Terms and Concepts
This page defines the common terminology and concepts used by HoundDog.ai. Familiarizing yourself with these terms will help you better understand the features and capabilities of our code scanner.
Data Elements
Sensitive Data Elements (or simply Data Elements) refer to any information within a codebase that is considered confidential, private, or critical. They often require special handling - such as masking and encryption - to prevent unauthorized exposure.
Categories
Below are some of the most common categories of sensitive data elements:
Category | Description |
---|---|
PII (Personally Identifiable Information) | Data that can be used to identify an individual, such as full names, physical addresses, email addresses, dates of birth, and Social Security Numbers. |
PIFI (Personally Identifiable Financial Information) | A subset of PII focused on financial data, including credit card numbers, bank account details, and payment history. |
PHI (Protected Health Information) | Medical records, insurance account information, or any data related to an individual's health status, as defined by regulations like HIPAA. |
To ensure privacy and security, it’s essential to identify, classify, and safeguard sensitive data elements such as PII within your codebase.
Sensitivity Levels
Sensitive data elements are categorized into three sensitivity levels: Critical, Medium, and Low. Below are examples for each level.
Sensitivity Level | Examples |
---|---|
Critical |
|
Medium |
|
Low |
|
Data Element Definitions
Sensitive Data Element Definitions (or simply Data Element Definitions) are predefined sets of conditions and match patterns used to detect identifiers in code such as class names, function names, and variable names that strongly suggest they handle sensitive data (e.g., User.lastName
, get_ssn
).

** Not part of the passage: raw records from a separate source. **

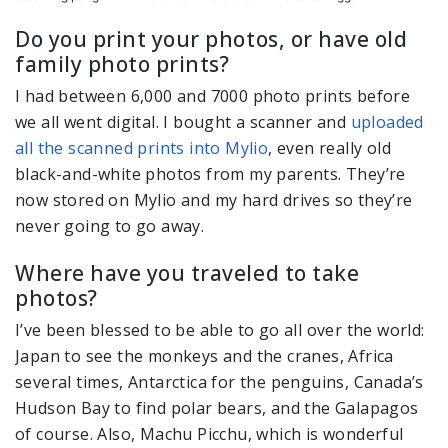
Do you print your photos, or have old
family photo prints?
I had between 6,000 and 7000 photo prints before
we all went digital. I bought a scanner and
uploaded
all the scanned prints into Mylio
, even really old
black-and-white photos from my parents. They’re
now stored on Mylio and my hard drives so they’re
never going to go away.
Where have you traveled to take
photos?
I’ve been blessed to be able to go all over the world:
Japan to see the monkeys and the cranes, Africa
several times, Antarctica for the penguins, Canada’s
Hudson Bay to find polar bears, and the Galapagos
of course. Also, Machu Picchu, which is wonderful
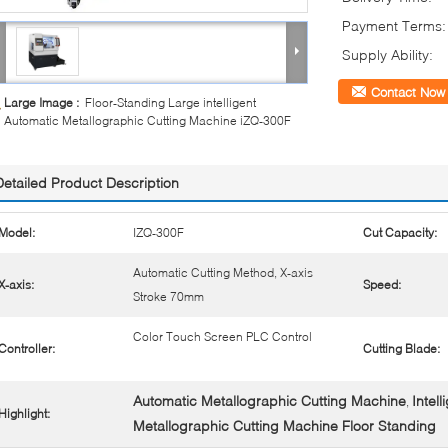
Payment Terms:
Supply Ability:
Contact Now
Large Image :
Floor-Standing Large intelligent
Automatic Metallographic Cutting Machine iZQ-300F
Detailed Product Description
Model:
IZQ-300F
Cut Capacity:
Automatic Cutting Method, X-axis
X-axis:
Speed:
Stroke 70mm
Color Touch Screen PLC Control
Controller:
Cutting Blade:
Automatic Metallographic Cutting Machine
Intel
,
Highlight:
Metallographic Cutting Machine Floor Standing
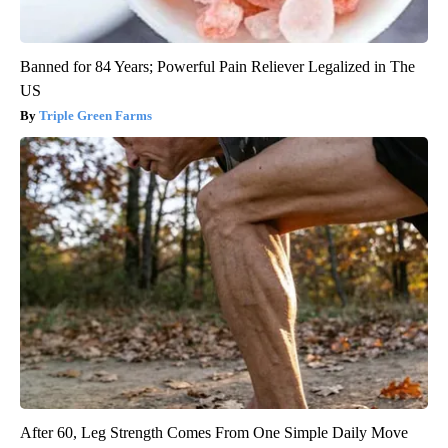
Banned for 84 Years; Powerful Pain Reliever Legalized in The
US
Triple Green Farms
After 60, Leg Strength Comes From One Simple Daily Move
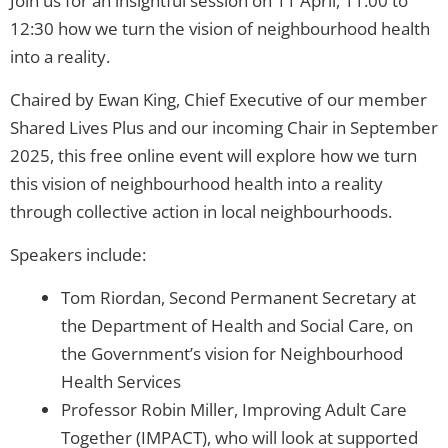
Join us for an insightful session on 11 April, 11.00 to
12:30 how we turn the vision of neighbourhood health
into a reality.
Chaired by Ewan King, Chief Executive of our member
Shared Lives Plus and our incoming Chair in September
2025, this free online event will explore how we turn
this vision of neighbourhood health into a reality
through collective action in local neighbourhoods.
Speakers include:
Tom Riordan, Second Permanent Secretary at
the Department of Health and Social Care, on
the Government’s vision for Neighbourhood
Health Services
Professor Robin Miller, Improving Adult Care
Together (IMPACT), who will look at supported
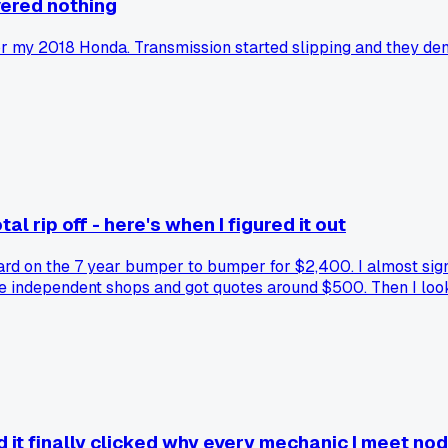
vered nothing
 my 2018 Honda. Transmission started slipping and they den
l rip off - here's when I figured it out
rd on the 7 year bumper to bumper for $2,400. I almost signe
ree independent shops and got quotes around $500. Then I look
on that one repair? Math don't work out. Has anyone else ac
it finally clicked why every mechanic I meet nods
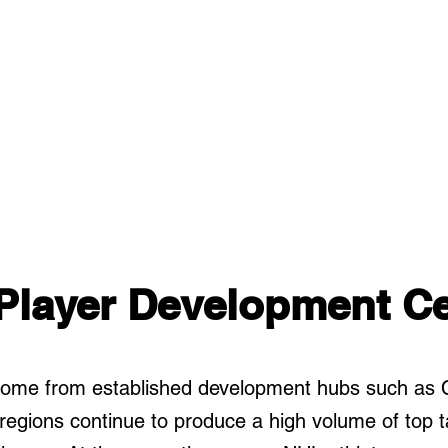
Player Development Ce
 come from established development hubs such as 
egions continue to produce a high volume of top ta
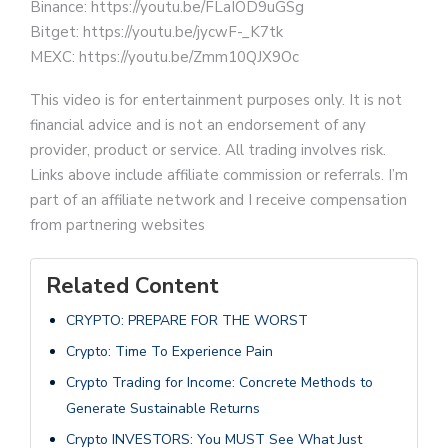
Binance: https://youtu.be/FLaIOD9uGSg
Bitget: https://youtu.be/jycwF-_K7tk
MEXC: https://youtu.be/Zmm10QJX9Oc
This video is for entertainment purposes only. It is not
financial advice and is not an endorsement of any
provider, product or service. All trading involves risk.
Links above include affiliate commission or referrals. I’m
part of an affiliate network and I receive compensation
from partnering websites
Related Content
CRYPTO: PREPARE FOR THE WORST
Crypto: Time To Experience Pain
Crypto Trading for Income: Concrete Methods to
Generate Sustainable Returns
Crypto INVESTORS: You MUST See What Just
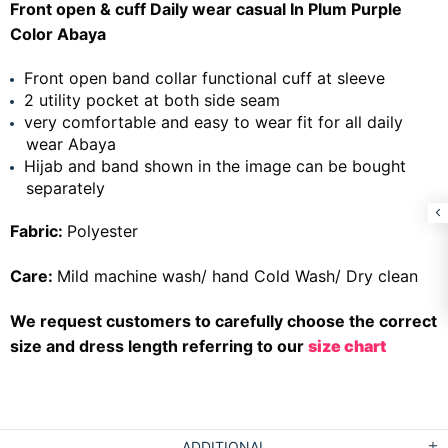
Front open & cuff Daily wear casual In Plum Purple
Color Abaya
Front open band collar functional cuff at sleeve
2 utility pocket at both side seam
very comfortable and easy to wear fit for all daily
wear Abaya
Hijab and band shown in the image can be bought
separately
Fabric:
Polyester
Care:
Mild machine wash/ hand Cold Wash/ Dry clean
We request customers to carefully choose the correct
size and dress length referring to our
size chart
ADDITIONAL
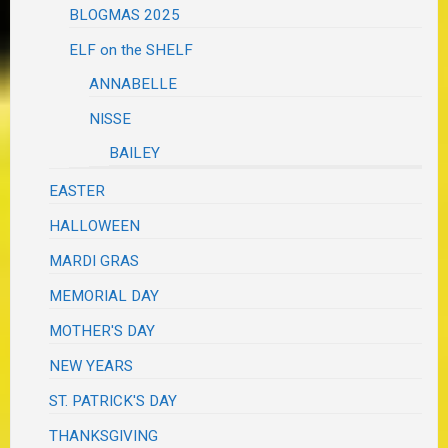
BLOGMAS 2025
ELF on the SHELF
ANNABELLE
NISSE
BAILEY
EASTER
HALLOWEEN
MARDI GRAS
MEMORIAL DAY
MOTHER'S DAY
NEW YEARS
ST. PATRICK'S DAY
THANKSGIVING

HoundDog.ai continuously evolves and curates this collection through advanced workflows and real-world testing.
Vulnerabilities
Vulnerabilities are flaws or weaknesses in software that can be exploited by attackers to gain unauthorized access to sensitive data elements, such as PII. They often stem from design flaws, coding errors, or configuration mistakes.
HoundDog.ai also classifies unauthorized or unintended dataflows as vulnerabilities, as they can pose significant privacy and security risks.
Dataflows
Dataflows refer to the movement of sensitive data elements such as PII, PIFI, or PHI through various parts of a codebase, particularly when passed into data sinks. Understanding and monitoring potentially vulnerable dataflows is crucial for identifying where sensitive information might be exposed, mishandled, or insufficiently protected.
Data Sinks
Data sinks are endpoints or destinations where data leaves its original context - such as logs, cookies, JWTs, external APIs, databases, third-party services, or user interfaces. Common examples include Datadog, AWS S3, PostgreSQL, Sentry, Firebase, and Snowflake. These are often the final stop for data before it's stored, transmitted, or displayed, making them critical points for enforcing security and privacy controls.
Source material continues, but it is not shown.